Shiv Kapur of India shot a 6-under 66 to take a one-stroke lead after the first round of the European Tour’s Czech Open on Thursday.
Sweden’s Peter Hanson, a Ryder Cup hopeful, and Argentine Tano Goya both shot 67 to sit tied for second.
Kapur, seeking his first win on the European Tour, produced six birdies in a row and eight in total at the Prosper Golf Resort in the northeastern part of the country.
“I was 6 under through my first seven holes so it would have been nice to have added some birdies on the back nine,” he said. “But golfers are never happy.”
Following a near perfect start, Kapur had two consecutive bogeys on the 10th and 11th holes before fighting back with birdies on the 16th and 18th.
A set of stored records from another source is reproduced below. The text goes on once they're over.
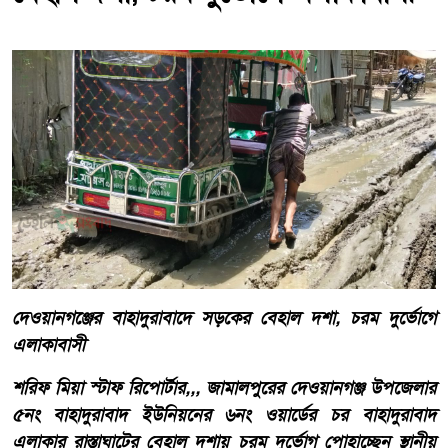
দেওয়ানগঞ্জের বাহাদুরাবাদে সড়কের বেহাল দশা, চরম দুর্ভোগে
এলাকাবাসী
শরিফ মিয়া স্টাফ রিপোর্টার,,, জামালপুরের দেওয়ানগঞ্জ উপজেলার
৫নং বাহাদুরাবাদ ইউনিয়নের ৬নং ওয়ার্ডের চর বাহাদুরাবাদ
এলাকার রাস্তাঘাটের বেহাল দশায় চরম দুর্ভোগ পোহাচ্ছেন স্থানীয়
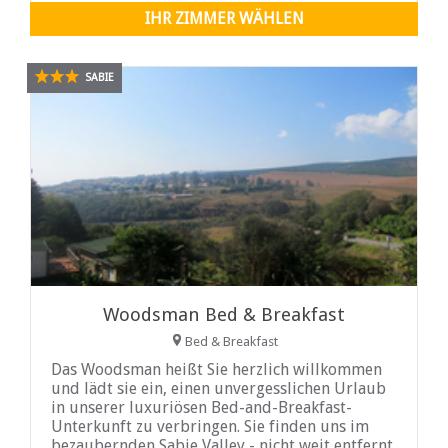
IHR ZIMMER WÄHLEN
SABIE
Woodsman Bed & Breakfast
Bed & Breakfast
Das Woodsman heißt Sie herzlich willkommen
und lädt sie ein, einen unvergesslichen Urlaub
in unserer luxuriösen Bed-and-Breakfast-
Unterkunft zu verbringen. Sie finden uns im
bezaubernden Sabie Valley - nicht weit entfernt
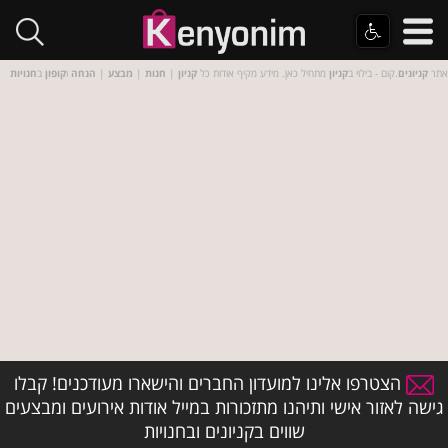
אתר
קניונים
.קום - בילוי ב
קניון
מתחיל כאן. מידע מקיף אודות כל
קניון
|
חנות
|
מבצע
|
הנחה
ו
קופון
ב
חנויות
הצטרפו אלינו למועדון החברים והישארו מעודכנים! קבלו
גישה לאזור אישי ותיהנו מתזכורות במייל אודות אירועים ומבצעים
שווים בקניונים ובחנויות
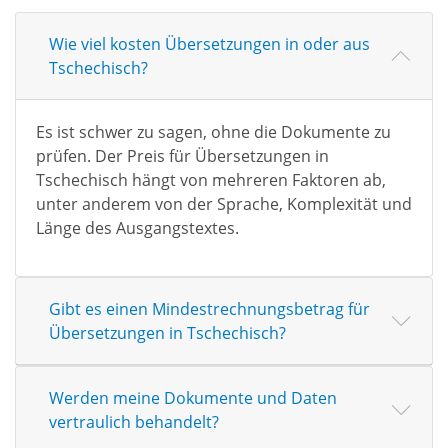
Wie viel kosten Übersetzungen in oder aus
Tschechisch?
Es ist schwer zu sagen, ohne die Dokumente zu
prüfen. Der Preis für Übersetzungen in
Tschechisch hängt von mehreren Faktoren ab,
unter anderem von der Sprache, Komplexität und
Länge des Ausgangstextes.
Gibt es einen Mindestrechnungsbetrag für
Übersetzungen in Tschechisch?
Werden meine Dokumente und Daten
vertraulich behandelt?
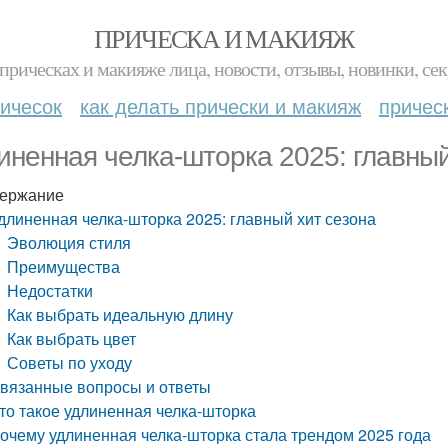
ПРИЧЕСКА И МАКИЯЖ
прическах и макияже лица, новости, отзывы, новинки, сек
ичесок
как делать прически и макияж
причес
иненная челка-шторка 2025: главный
ержание
длиненная челка-шторка 2025: главный хит сезона
Эволюция стиля
Преимущества
Недостатки
Как выбрать идеальную длину
Как выбрать цвет
Советы по уходу
вязанные вопросы и ответы
то такое удлиненная челка-шторка
очему удлиненная челка-шторка стала трендом 2025 года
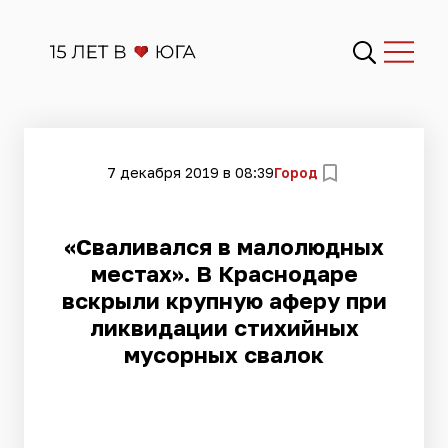
7 декабря 2019 в 08:39
Город
«Сваливался в малолюдных
местах». В Краснодаре
вскрыли крупную аферу при
ликвидации стихийных
мусорных свалок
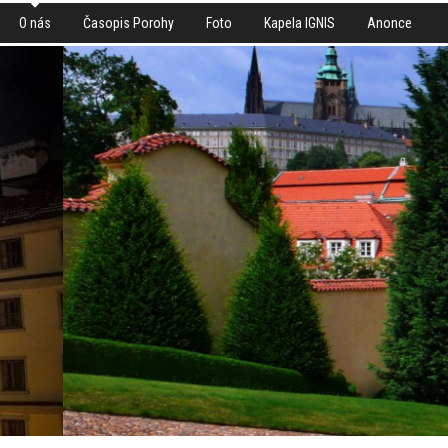
O nás
Časopis Porohy
Foto
Kapela IGNIS
Anonce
“I’ve never grown up on courses like this -- I did on flat courses -- but it suits my game as it is not a course that rewards long hitters,” Kapur said.
The year has so far been a disappointment for Kapur after the way he finished 2009, with consecutive top-10s at the Alfred Dunhill Championship and South African Open, where he was runner-up. This year he’s made it to the weekend only seven times in 19 events, and missed his last three cuts.
Miguel Angel Jimenez of Spain, who co-designed the 7,155-yard course, carded a 71.
“It’s not much of an advantage knowing the course as people practice a couple of days and get to know it,” said Jimenez, who is also hoping to nail down his Ryder Cup spot, and seeking his third victory of the year.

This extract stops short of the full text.